_WHAT THIS TASK INVOLVES_: Copy out each line of the data that contains "không".
Start of MATERIAL FOR THIS EXERCISE
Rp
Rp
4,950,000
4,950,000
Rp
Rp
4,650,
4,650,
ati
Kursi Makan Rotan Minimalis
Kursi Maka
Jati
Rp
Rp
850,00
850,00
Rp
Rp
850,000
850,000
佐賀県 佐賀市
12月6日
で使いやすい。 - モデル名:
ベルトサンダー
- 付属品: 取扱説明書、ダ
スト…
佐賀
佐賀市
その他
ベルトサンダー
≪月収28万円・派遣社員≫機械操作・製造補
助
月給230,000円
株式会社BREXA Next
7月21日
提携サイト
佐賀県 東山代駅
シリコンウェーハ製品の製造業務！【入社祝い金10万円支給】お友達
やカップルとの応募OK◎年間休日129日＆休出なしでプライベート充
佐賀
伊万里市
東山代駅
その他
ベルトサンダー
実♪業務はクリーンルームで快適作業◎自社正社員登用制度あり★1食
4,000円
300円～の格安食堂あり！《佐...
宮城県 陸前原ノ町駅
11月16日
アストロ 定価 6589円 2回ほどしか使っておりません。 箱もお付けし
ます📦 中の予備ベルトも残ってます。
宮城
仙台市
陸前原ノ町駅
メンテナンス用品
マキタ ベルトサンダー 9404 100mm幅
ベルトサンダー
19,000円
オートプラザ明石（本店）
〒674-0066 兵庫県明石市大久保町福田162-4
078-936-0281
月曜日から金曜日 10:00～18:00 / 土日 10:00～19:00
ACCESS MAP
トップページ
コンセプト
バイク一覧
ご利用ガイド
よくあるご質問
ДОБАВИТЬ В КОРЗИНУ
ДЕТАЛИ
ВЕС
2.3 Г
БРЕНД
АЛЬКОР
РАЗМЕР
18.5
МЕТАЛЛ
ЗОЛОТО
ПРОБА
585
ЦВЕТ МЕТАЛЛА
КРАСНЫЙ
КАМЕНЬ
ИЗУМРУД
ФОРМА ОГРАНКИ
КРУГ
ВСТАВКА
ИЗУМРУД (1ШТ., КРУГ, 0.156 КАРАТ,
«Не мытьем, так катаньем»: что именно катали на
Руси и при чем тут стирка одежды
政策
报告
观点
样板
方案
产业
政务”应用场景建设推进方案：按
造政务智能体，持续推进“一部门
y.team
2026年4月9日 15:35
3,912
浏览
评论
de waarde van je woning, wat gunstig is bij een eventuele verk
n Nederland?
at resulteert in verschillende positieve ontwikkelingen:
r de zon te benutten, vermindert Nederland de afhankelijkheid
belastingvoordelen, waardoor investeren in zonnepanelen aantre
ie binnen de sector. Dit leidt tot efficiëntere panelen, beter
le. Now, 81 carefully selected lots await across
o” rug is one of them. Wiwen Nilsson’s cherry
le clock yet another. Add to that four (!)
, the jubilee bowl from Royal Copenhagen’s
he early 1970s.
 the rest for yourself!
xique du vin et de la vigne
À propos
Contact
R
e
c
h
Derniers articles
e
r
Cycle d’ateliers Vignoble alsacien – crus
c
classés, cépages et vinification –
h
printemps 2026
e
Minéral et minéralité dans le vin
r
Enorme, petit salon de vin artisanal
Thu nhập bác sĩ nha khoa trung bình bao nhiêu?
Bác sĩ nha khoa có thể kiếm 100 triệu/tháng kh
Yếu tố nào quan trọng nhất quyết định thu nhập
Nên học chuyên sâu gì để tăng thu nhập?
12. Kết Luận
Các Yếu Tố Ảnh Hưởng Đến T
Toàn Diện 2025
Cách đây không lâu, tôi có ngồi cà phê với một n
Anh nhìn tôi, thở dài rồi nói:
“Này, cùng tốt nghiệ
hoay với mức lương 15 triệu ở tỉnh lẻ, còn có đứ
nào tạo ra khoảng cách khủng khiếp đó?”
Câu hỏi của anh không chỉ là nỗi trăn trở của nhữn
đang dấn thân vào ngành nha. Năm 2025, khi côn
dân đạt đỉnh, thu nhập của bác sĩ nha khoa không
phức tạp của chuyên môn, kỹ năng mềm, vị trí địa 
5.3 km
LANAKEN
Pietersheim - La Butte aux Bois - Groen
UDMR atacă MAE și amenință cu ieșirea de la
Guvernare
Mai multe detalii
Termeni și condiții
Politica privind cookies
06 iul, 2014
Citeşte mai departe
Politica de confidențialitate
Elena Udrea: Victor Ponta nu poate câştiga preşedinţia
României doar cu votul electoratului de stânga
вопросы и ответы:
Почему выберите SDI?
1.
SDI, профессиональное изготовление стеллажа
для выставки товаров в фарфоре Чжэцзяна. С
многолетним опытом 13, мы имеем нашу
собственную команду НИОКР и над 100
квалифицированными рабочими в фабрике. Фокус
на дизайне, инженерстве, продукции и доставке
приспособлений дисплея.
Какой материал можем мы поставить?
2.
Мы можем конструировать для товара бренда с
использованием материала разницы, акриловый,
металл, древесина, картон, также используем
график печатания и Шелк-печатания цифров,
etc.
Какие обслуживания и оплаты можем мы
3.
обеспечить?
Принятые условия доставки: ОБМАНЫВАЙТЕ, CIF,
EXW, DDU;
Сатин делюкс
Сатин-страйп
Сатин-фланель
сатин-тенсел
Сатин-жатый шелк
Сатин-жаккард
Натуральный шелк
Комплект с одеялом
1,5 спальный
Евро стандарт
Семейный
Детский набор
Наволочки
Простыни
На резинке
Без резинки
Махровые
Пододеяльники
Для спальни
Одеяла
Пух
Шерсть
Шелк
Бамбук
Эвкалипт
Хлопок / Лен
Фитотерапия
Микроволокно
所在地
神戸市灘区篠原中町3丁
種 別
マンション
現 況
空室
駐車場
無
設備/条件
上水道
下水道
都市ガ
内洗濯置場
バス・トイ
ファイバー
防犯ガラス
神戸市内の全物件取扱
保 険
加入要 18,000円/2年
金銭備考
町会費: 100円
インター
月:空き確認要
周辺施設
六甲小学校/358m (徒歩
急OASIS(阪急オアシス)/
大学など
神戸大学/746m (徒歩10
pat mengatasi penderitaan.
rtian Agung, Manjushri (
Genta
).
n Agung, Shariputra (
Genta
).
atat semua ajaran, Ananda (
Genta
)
End of MATERIAL FOR THIS EXERCISE
_EXERCISE RESPONSE_:
Cách đây không lâu, tôi có ngồi cà phê với một n
Câu hỏi của anh không chỉ là nỗi trăn trở của nhữn
dân đạt đỉnh, thu nhập của bác sĩ nha khoa không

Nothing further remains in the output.